-------- RECORDS TO PROCESS

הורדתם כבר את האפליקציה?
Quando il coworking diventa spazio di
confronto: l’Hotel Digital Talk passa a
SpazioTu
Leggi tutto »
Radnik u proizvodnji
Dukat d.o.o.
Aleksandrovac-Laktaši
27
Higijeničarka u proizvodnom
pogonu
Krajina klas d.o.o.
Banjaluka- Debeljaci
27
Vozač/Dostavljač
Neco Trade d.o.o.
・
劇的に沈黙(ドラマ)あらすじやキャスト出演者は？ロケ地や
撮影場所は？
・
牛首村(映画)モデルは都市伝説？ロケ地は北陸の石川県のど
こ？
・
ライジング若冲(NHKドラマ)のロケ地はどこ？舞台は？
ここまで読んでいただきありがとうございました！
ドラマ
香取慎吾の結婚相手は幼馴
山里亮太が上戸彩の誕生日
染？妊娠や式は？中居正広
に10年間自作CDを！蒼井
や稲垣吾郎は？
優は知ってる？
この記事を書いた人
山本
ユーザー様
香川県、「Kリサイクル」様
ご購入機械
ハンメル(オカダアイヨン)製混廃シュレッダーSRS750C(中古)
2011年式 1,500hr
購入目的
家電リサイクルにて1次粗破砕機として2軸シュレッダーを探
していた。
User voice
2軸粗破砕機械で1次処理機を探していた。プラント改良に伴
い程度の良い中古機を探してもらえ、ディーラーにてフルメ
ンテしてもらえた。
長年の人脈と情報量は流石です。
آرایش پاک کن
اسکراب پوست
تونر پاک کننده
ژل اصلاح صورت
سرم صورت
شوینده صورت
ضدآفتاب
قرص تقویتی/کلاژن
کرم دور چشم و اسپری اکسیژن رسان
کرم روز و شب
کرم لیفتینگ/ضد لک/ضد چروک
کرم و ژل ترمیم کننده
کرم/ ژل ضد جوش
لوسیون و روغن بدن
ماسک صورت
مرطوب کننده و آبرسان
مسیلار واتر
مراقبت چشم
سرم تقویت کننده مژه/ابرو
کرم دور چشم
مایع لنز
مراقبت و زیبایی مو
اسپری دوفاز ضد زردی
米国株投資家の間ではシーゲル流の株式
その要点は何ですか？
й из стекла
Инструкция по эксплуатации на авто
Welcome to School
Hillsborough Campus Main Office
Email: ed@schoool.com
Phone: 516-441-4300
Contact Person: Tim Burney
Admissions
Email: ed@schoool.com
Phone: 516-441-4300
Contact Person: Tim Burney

----------------

EXERCISE DETAILS. Print every record exactly, so that each word matches what is written above.

OUTPUT BELOW.
הורדתם כבר את האפליקציה?
Quando il coworking diventa spazio di
confronto: l’Hotel Digital Talk passa a
SpazioTu
Leggi tutto »
Radnik u proizvodnji
Dukat d.o.o.
Aleksandrovac-Laktaši
27
Higijeničarka u proizvodnom
pogonu
Krajina klas d.o.o.
Banjaluka- Debeljaci
27
Vozač/Dostavljač
Neco Trade d.o.o.
・
劇的に沈黙(ドラマ)あらすじやキャスト出演者は？ロケ地や
撮影場所は？
・
牛首村(映画)モデルは都市伝説？ロケ地は北陸の石川県のど
こ？
・
ライジング若冲(NHKドラマ)のロケ地はどこ？舞台は？
ここまで読んでいただきありがとうございました！
ドラマ
香取慎吾の結婚相手は幼馴
山里亮太が上戸彩の誕生日
染？妊娠や式は？中居正広
に10年間自作CDを！蒼井
や稲垣吾郎は？
優は知ってる？
この記事を書いた人
山本
ユーザー様
香川県、「Kリサイクル」様
ご購入機械
ハンメル(オカダアイヨン)製混廃シュレッダーSRS750C(中古)
2011年式 1,500hr
購入目的
家電リサイクルにて1次粗破砕機として2軸シュレッダーを探
していた。
User voice
2軸粗破砕機械で1次処理機を探していた。プラント改良に伴
い程度の良い中古機を探してもらえ、ディーラーにてフルメ
ンテしてもらえた。
長年の人脈と情報量は流石です。
آرایش پاک کن
اسکراب پوست
تونر پاک کننده
ژل اصلاح صورت
سرم صورت
شوینده صورت
ضدآفتاب
قرص تقویتی/کلاژن
کرم دور چشم و اسپری اکسیژن رسان
کرم روز و شب
کرم لیفتینگ/ضد لک/ضد چروک
کرم و ژل ترمیم کننده
کرم/ ژل ضد جوش
لوسیون و روغن بدن
ماسک صورت
مرطوب کننده و آبرسان
مسیلار واتر
مراقبت چشم
سرم تقویت کننده مژه/ابرو
کرم دور چشم
مایع لنز
مراقبت و زیبایی مو
اسپری دوفاز ضد زردی
米国株投資家の間ではシーゲル流の株式
その要点は何ですか？
й из стекла
Инструкция по эксплуатации на авто
Welcome to School
Hillsborough Campus Main Office
Email: ed@schoool.com
Phone: 516-441-4300
Contact Person: Tim Burney
Admissions
Email: ed@schoool.com
Phone: 516-441-4300
Contact Person: Tim Burney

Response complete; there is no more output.